CARACAS (Reuters) – Centenas de moradores de Caracas se reuniram na sexta-feira à noite em uma região no centro da cidade para aproveitar apresentações de malabaristas, mímicos, música e barracas de comida, em meio à flexibilização do confinamento por Covid-19 na Venezuela, apesar de um aumento de casos de infecção.

O governo do presidente Nicolás Maduro implantou desde meados de 2020 um sistema de sete dias de quarentena radical em que não há comércios abertos, exceto de alimentos e medicamentos em geral, seguidos de uma semana de abertura para permitir que os setores mais afetados possam trabalhar.

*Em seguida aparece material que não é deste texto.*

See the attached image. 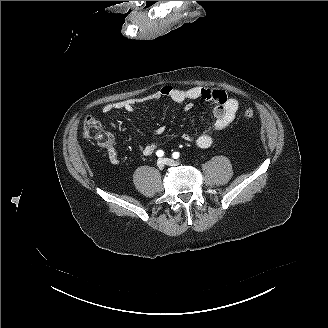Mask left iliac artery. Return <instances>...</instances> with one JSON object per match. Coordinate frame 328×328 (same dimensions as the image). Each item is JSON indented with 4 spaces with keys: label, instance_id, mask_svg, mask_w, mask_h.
Instances as JSON below:
<instances>
[{
    "label": "left iliac artery",
    "instance_id": "44dca946",
    "mask_svg": "<svg viewBox=\"0 0 328 328\" xmlns=\"http://www.w3.org/2000/svg\"><path fill=\"white\" fill-rule=\"evenodd\" d=\"M172 156H173L174 159H177V158H179L180 154H179V152H174L172 154Z\"/></svg>",
    "mask_w": 328,
    "mask_h": 328
}]
</instances>
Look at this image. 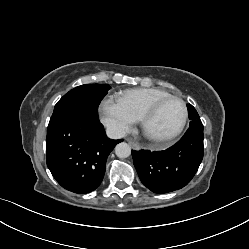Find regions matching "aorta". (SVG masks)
Wrapping results in <instances>:
<instances>
[{"instance_id":"1","label":"aorta","mask_w":249,"mask_h":249,"mask_svg":"<svg viewBox=\"0 0 249 249\" xmlns=\"http://www.w3.org/2000/svg\"><path fill=\"white\" fill-rule=\"evenodd\" d=\"M115 154L119 158H127L131 154V147L127 143L121 142L116 145Z\"/></svg>"}]
</instances>
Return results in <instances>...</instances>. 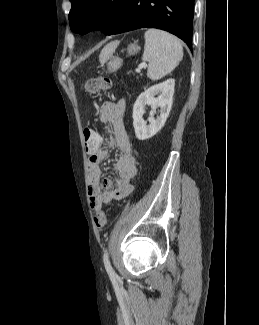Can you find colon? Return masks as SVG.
<instances>
[{
	"label": "colon",
	"mask_w": 259,
	"mask_h": 325,
	"mask_svg": "<svg viewBox=\"0 0 259 325\" xmlns=\"http://www.w3.org/2000/svg\"><path fill=\"white\" fill-rule=\"evenodd\" d=\"M111 86V81L106 77L92 78L87 81L85 88L90 94H97L107 91ZM85 148L86 149H100L102 144V136L99 135L98 130L86 128L84 130ZM94 225L98 229L105 227L107 218L103 211H98L93 216Z\"/></svg>",
	"instance_id": "obj_1"
}]
</instances>
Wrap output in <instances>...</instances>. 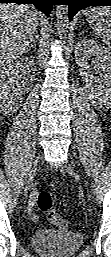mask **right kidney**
Returning a JSON list of instances; mask_svg holds the SVG:
<instances>
[{
  "mask_svg": "<svg viewBox=\"0 0 111 257\" xmlns=\"http://www.w3.org/2000/svg\"><path fill=\"white\" fill-rule=\"evenodd\" d=\"M35 63L30 58H20L1 70L0 99L2 111L10 114L22 102V94L29 90L34 80Z\"/></svg>",
  "mask_w": 111,
  "mask_h": 257,
  "instance_id": "ca27d5eb",
  "label": "right kidney"
}]
</instances>
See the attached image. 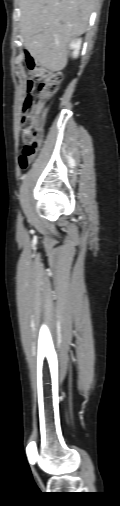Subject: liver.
I'll return each instance as SVG.
<instances>
[{
	"mask_svg": "<svg viewBox=\"0 0 120 506\" xmlns=\"http://www.w3.org/2000/svg\"><path fill=\"white\" fill-rule=\"evenodd\" d=\"M19 7L27 51L52 71L64 69L67 45L87 30L95 0H19Z\"/></svg>",
	"mask_w": 120,
	"mask_h": 506,
	"instance_id": "obj_1",
	"label": "liver"
}]
</instances>
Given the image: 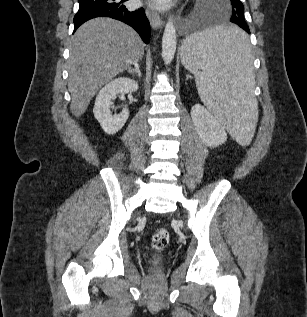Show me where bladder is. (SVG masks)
<instances>
[{"mask_svg":"<svg viewBox=\"0 0 307 317\" xmlns=\"http://www.w3.org/2000/svg\"><path fill=\"white\" fill-rule=\"evenodd\" d=\"M165 263V259L161 256L155 257L153 259L150 260L149 264L152 267H161L163 266Z\"/></svg>","mask_w":307,"mask_h":317,"instance_id":"bladder-1","label":"bladder"}]
</instances>
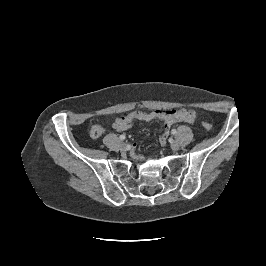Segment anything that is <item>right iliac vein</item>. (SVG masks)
Returning a JSON list of instances; mask_svg holds the SVG:
<instances>
[{
  "label": "right iliac vein",
  "instance_id": "obj_1",
  "mask_svg": "<svg viewBox=\"0 0 266 266\" xmlns=\"http://www.w3.org/2000/svg\"><path fill=\"white\" fill-rule=\"evenodd\" d=\"M119 147H120V150L124 151V150H126V148H127V143H126V142H121V143L119 144Z\"/></svg>",
  "mask_w": 266,
  "mask_h": 266
}]
</instances>
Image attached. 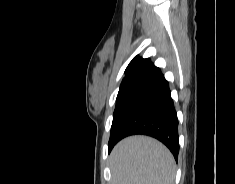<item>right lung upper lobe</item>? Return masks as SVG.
I'll return each instance as SVG.
<instances>
[{
    "label": "right lung upper lobe",
    "mask_w": 235,
    "mask_h": 184,
    "mask_svg": "<svg viewBox=\"0 0 235 184\" xmlns=\"http://www.w3.org/2000/svg\"><path fill=\"white\" fill-rule=\"evenodd\" d=\"M154 67L155 66L149 59H143L136 56L126 68L125 78L120 85L119 91L125 92L132 86L137 85Z\"/></svg>",
    "instance_id": "cb5924a9"
}]
</instances>
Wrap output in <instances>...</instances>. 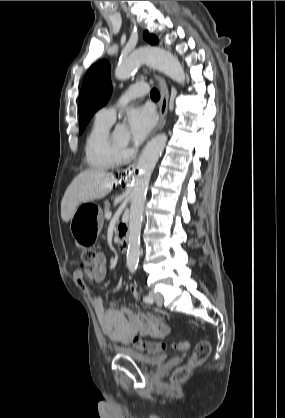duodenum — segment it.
Listing matches in <instances>:
<instances>
[{"mask_svg": "<svg viewBox=\"0 0 285 418\" xmlns=\"http://www.w3.org/2000/svg\"><path fill=\"white\" fill-rule=\"evenodd\" d=\"M125 233H126V229L123 226H119L117 235L120 239H122V241L120 243V249L123 253L126 252L127 246H128L127 242L125 240H123V238L125 237Z\"/></svg>", "mask_w": 285, "mask_h": 418, "instance_id": "obj_1", "label": "duodenum"}]
</instances>
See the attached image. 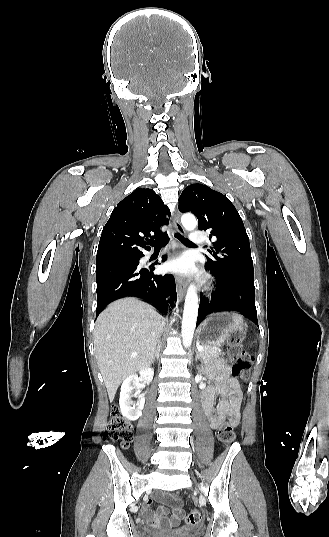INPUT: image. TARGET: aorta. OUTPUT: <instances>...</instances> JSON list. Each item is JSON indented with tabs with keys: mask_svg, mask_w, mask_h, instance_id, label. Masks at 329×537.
I'll list each match as a JSON object with an SVG mask.
<instances>
[{
	"mask_svg": "<svg viewBox=\"0 0 329 537\" xmlns=\"http://www.w3.org/2000/svg\"><path fill=\"white\" fill-rule=\"evenodd\" d=\"M183 226L187 230H193L197 226V220L195 216L190 214H185L181 218ZM199 308V299L196 293L194 285H190L187 294L185 297L183 319H182V328L181 335L183 340V345L185 348H188L193 339L194 330L196 327L197 315Z\"/></svg>",
	"mask_w": 329,
	"mask_h": 537,
	"instance_id": "762f6f07",
	"label": "aorta"
}]
</instances>
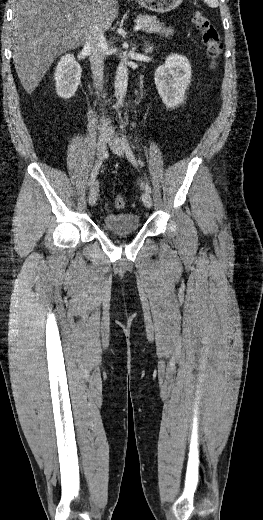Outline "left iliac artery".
I'll list each match as a JSON object with an SVG mask.
<instances>
[{"label": "left iliac artery", "mask_w": 263, "mask_h": 520, "mask_svg": "<svg viewBox=\"0 0 263 520\" xmlns=\"http://www.w3.org/2000/svg\"><path fill=\"white\" fill-rule=\"evenodd\" d=\"M122 140H123L124 149H125L127 158L133 164V166H135L137 168V162H136L135 156L133 154V151L131 150L129 142L126 138V135H123ZM144 189L146 192L151 193V187L148 185V183L144 184Z\"/></svg>", "instance_id": "left-iliac-artery-1"}]
</instances>
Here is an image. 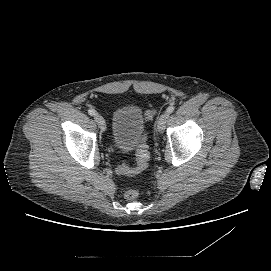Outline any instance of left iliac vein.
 Returning <instances> with one entry per match:
<instances>
[{"label":"left iliac vein","instance_id":"left-iliac-vein-1","mask_svg":"<svg viewBox=\"0 0 271 271\" xmlns=\"http://www.w3.org/2000/svg\"><path fill=\"white\" fill-rule=\"evenodd\" d=\"M169 117V113L165 112L163 113L159 119H158V131L160 133H162L164 130H165V127H166V122H167V119Z\"/></svg>","mask_w":271,"mask_h":271}]
</instances>
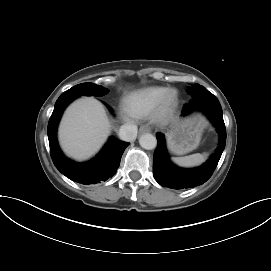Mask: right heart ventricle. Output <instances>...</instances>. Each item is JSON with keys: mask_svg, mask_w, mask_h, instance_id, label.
I'll return each mask as SVG.
<instances>
[{"mask_svg": "<svg viewBox=\"0 0 271 271\" xmlns=\"http://www.w3.org/2000/svg\"><path fill=\"white\" fill-rule=\"evenodd\" d=\"M167 90L163 86H149L131 92L123 100L124 108L133 117L145 116L154 110Z\"/></svg>", "mask_w": 271, "mask_h": 271, "instance_id": "e07e8e85", "label": "right heart ventricle"}]
</instances>
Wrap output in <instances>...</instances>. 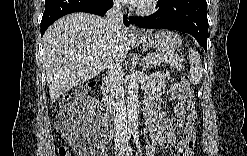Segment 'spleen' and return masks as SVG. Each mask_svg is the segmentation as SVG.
Here are the masks:
<instances>
[{
    "mask_svg": "<svg viewBox=\"0 0 247 156\" xmlns=\"http://www.w3.org/2000/svg\"><path fill=\"white\" fill-rule=\"evenodd\" d=\"M189 64H190V82L197 85L202 80V62L198 52L192 48L189 49Z\"/></svg>",
    "mask_w": 247,
    "mask_h": 156,
    "instance_id": "1",
    "label": "spleen"
}]
</instances>
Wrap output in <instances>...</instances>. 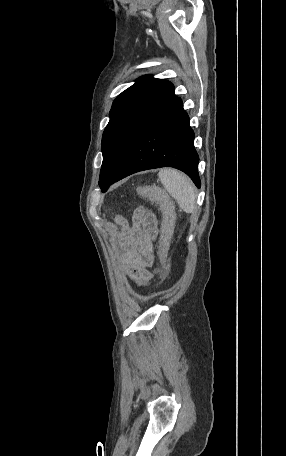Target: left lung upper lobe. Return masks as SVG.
Listing matches in <instances>:
<instances>
[{
	"mask_svg": "<svg viewBox=\"0 0 286 456\" xmlns=\"http://www.w3.org/2000/svg\"><path fill=\"white\" fill-rule=\"evenodd\" d=\"M176 99L174 86L165 79L142 76L112 104L101 150L103 163L99 186L105 192L139 133Z\"/></svg>",
	"mask_w": 286,
	"mask_h": 456,
	"instance_id": "left-lung-upper-lobe-1",
	"label": "left lung upper lobe"
}]
</instances>
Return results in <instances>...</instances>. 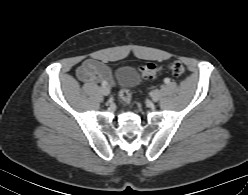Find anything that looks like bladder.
<instances>
[{"label":"bladder","mask_w":248,"mask_h":195,"mask_svg":"<svg viewBox=\"0 0 248 195\" xmlns=\"http://www.w3.org/2000/svg\"><path fill=\"white\" fill-rule=\"evenodd\" d=\"M139 81L137 71L132 66H123L119 68L117 74V84L120 87L132 88Z\"/></svg>","instance_id":"31cf9c89"}]
</instances>
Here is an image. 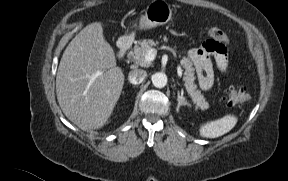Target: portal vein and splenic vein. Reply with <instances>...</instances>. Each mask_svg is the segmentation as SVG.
<instances>
[{"label": "portal vein and splenic vein", "instance_id": "1", "mask_svg": "<svg viewBox=\"0 0 288 181\" xmlns=\"http://www.w3.org/2000/svg\"><path fill=\"white\" fill-rule=\"evenodd\" d=\"M156 55H157V51L155 49H150L145 56V61L146 62L153 61L155 59ZM177 74L179 77L182 76V69H181L180 65L177 66Z\"/></svg>", "mask_w": 288, "mask_h": 181}]
</instances>
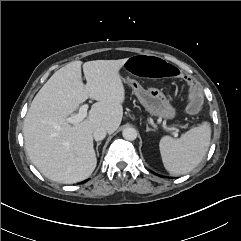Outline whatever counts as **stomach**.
<instances>
[{
	"instance_id": "1",
	"label": "stomach",
	"mask_w": 241,
	"mask_h": 241,
	"mask_svg": "<svg viewBox=\"0 0 241 241\" xmlns=\"http://www.w3.org/2000/svg\"><path fill=\"white\" fill-rule=\"evenodd\" d=\"M126 82L133 88L141 105L152 116L166 120L175 118L176 110L162 91L156 88L145 90L137 80L131 78H127Z\"/></svg>"
}]
</instances>
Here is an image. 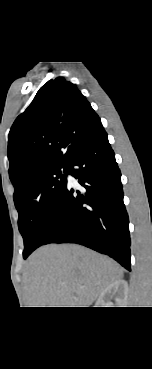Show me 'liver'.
<instances>
[{
  "mask_svg": "<svg viewBox=\"0 0 152 369\" xmlns=\"http://www.w3.org/2000/svg\"><path fill=\"white\" fill-rule=\"evenodd\" d=\"M123 270L110 258L78 245H47L23 273L28 307H90Z\"/></svg>",
  "mask_w": 152,
  "mask_h": 369,
  "instance_id": "1",
  "label": "liver"
}]
</instances>
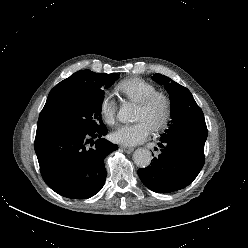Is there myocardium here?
Masks as SVG:
<instances>
[{
    "instance_id": "obj_1",
    "label": "myocardium",
    "mask_w": 248,
    "mask_h": 248,
    "mask_svg": "<svg viewBox=\"0 0 248 248\" xmlns=\"http://www.w3.org/2000/svg\"><path fill=\"white\" fill-rule=\"evenodd\" d=\"M161 102L164 105V114L160 121H158L153 127V131L159 132L165 129L172 120L173 116V102L170 96L167 94L156 92L144 100L138 103V107L149 110L151 109L156 103Z\"/></svg>"
}]
</instances>
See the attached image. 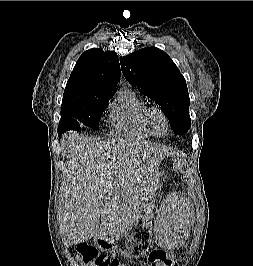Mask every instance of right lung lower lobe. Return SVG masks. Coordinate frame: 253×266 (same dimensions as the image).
Segmentation results:
<instances>
[{"instance_id": "98d812e1", "label": "right lung lower lobe", "mask_w": 253, "mask_h": 266, "mask_svg": "<svg viewBox=\"0 0 253 266\" xmlns=\"http://www.w3.org/2000/svg\"><path fill=\"white\" fill-rule=\"evenodd\" d=\"M62 134V131L61 130H58V135L60 136Z\"/></svg>"}]
</instances>
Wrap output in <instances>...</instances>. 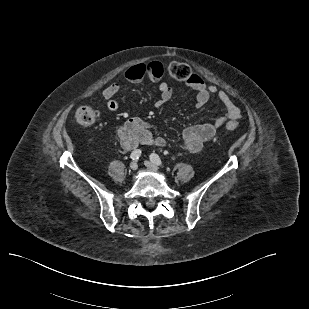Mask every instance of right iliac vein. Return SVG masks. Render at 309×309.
I'll return each instance as SVG.
<instances>
[{
    "instance_id": "right-iliac-vein-1",
    "label": "right iliac vein",
    "mask_w": 309,
    "mask_h": 309,
    "mask_svg": "<svg viewBox=\"0 0 309 309\" xmlns=\"http://www.w3.org/2000/svg\"><path fill=\"white\" fill-rule=\"evenodd\" d=\"M130 168H131V170H137V168H138L137 162L136 161L131 162Z\"/></svg>"
}]
</instances>
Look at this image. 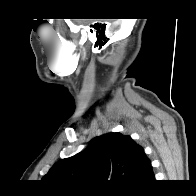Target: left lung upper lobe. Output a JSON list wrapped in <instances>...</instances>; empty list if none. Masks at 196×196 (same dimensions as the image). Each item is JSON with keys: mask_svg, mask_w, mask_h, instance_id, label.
Segmentation results:
<instances>
[{"mask_svg": "<svg viewBox=\"0 0 196 196\" xmlns=\"http://www.w3.org/2000/svg\"><path fill=\"white\" fill-rule=\"evenodd\" d=\"M149 163L144 149L129 135L111 132L92 139L82 152L59 160L43 180L58 187H134Z\"/></svg>", "mask_w": 196, "mask_h": 196, "instance_id": "obj_1", "label": "left lung upper lobe"}]
</instances>
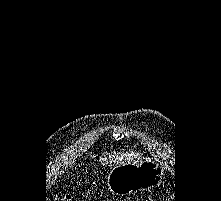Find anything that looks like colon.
Listing matches in <instances>:
<instances>
[{
  "mask_svg": "<svg viewBox=\"0 0 221 201\" xmlns=\"http://www.w3.org/2000/svg\"><path fill=\"white\" fill-rule=\"evenodd\" d=\"M52 201H74V200L70 195H60V196H57ZM167 201H175V198H170Z\"/></svg>",
  "mask_w": 221,
  "mask_h": 201,
  "instance_id": "colon-1",
  "label": "colon"
}]
</instances>
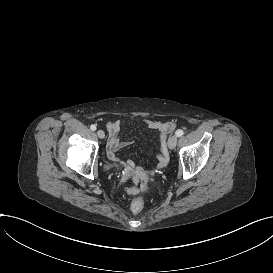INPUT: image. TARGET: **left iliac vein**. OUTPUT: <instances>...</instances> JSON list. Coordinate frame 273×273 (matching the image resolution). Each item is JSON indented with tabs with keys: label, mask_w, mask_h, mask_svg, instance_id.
<instances>
[{
	"label": "left iliac vein",
	"mask_w": 273,
	"mask_h": 273,
	"mask_svg": "<svg viewBox=\"0 0 273 273\" xmlns=\"http://www.w3.org/2000/svg\"><path fill=\"white\" fill-rule=\"evenodd\" d=\"M178 141V137L176 135H172L168 140L169 149H174L176 147Z\"/></svg>",
	"instance_id": "obj_1"
}]
</instances>
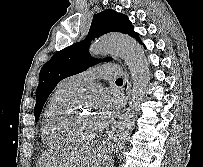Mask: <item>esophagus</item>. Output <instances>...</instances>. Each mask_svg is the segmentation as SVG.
I'll list each match as a JSON object with an SVG mask.
<instances>
[{
	"label": "esophagus",
	"instance_id": "esophagus-1",
	"mask_svg": "<svg viewBox=\"0 0 203 167\" xmlns=\"http://www.w3.org/2000/svg\"><path fill=\"white\" fill-rule=\"evenodd\" d=\"M129 80H130L129 74L126 73L125 78H124L125 83H128V88H127V91H126V99H128V97L130 95V92H131L130 87H129V85H130Z\"/></svg>",
	"mask_w": 203,
	"mask_h": 167
}]
</instances>
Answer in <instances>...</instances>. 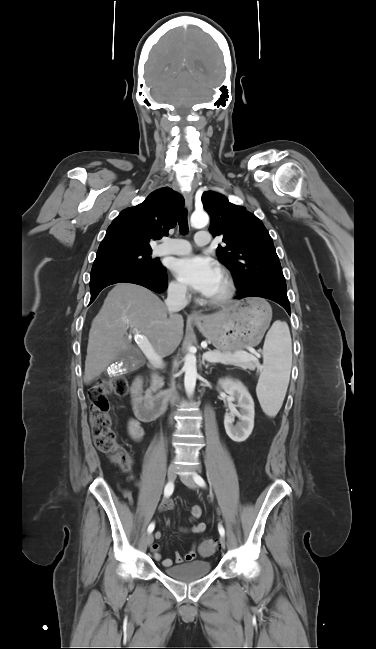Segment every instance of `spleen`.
I'll list each match as a JSON object with an SVG mask.
<instances>
[{"label": "spleen", "mask_w": 376, "mask_h": 649, "mask_svg": "<svg viewBox=\"0 0 376 649\" xmlns=\"http://www.w3.org/2000/svg\"><path fill=\"white\" fill-rule=\"evenodd\" d=\"M263 356L256 393L263 411L274 417L286 395L292 365V342L285 323L272 325L264 342Z\"/></svg>", "instance_id": "obj_1"}]
</instances>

Sindicatos médicos e academias de ciência na Venezuela, que tem cerca de 30 milhões de habitantes, alertaram que o país passa por uma segunda onda de contágios e pedem uma campanha de vacinação em massa para os venezuelanos, dos quais apenas 3,9% foram plenamente imunizados, segundo dados de acompanhamento da Reuters.

Embora tenha promovido o distanciamento físico desde o início da pandemia para evitar os contágios, “neste tipo de atividade é um pouco difícil manter esse distanciamento”, disse María Ramaosa, comunicadora social de 32 anos que participou do evento chamado “Ruta Caracas”, promovido pelas autoridades há muitos anos para destacar grupos culturais e musicais, entre outros.

Com a festa e, “apesar de todas as dificuldades no país, temos uma opção para distrair um pouquinho a mente”, acrescentou Ramaosa, no centro histórico de Caracas, cujos arredores abrigaram caminhões vendendo comida e bebidas.

O Ministério da Informação não respondeu imediatamente ao pedido por comentário.

De acordo com as autoridades, a Venezuela registrou até agora 297.782 casos e 3.458 mortes por Covid-19, embora especialistas e críticos digam que há uma subnotificação devido ao baixo nível de testes no país.